Task instructions: Determine how many lines in the entries below contain "Heart", and output that number alone.

Saved entries
===============

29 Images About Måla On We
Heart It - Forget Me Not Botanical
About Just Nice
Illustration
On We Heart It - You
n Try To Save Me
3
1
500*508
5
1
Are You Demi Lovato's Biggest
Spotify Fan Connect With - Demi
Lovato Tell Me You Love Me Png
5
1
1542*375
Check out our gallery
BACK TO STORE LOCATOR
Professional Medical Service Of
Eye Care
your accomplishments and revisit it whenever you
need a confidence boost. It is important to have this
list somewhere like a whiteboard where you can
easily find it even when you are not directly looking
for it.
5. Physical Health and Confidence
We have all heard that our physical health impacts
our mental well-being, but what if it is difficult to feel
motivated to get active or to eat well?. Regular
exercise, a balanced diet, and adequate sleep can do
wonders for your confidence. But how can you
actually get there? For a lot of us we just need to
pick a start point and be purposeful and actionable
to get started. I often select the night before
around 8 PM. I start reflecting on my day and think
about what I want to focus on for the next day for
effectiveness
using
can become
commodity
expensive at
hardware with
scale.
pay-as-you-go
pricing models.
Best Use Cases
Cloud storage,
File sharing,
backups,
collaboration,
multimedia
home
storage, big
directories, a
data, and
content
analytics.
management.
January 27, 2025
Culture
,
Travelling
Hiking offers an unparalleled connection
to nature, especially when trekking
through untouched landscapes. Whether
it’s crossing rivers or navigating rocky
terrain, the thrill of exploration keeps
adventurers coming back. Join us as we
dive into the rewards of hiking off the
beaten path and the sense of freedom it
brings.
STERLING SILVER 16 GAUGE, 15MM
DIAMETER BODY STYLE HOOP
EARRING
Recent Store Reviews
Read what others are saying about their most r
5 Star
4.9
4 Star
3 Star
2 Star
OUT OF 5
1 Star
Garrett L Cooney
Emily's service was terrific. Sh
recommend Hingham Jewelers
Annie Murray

===============

Result for this task: 2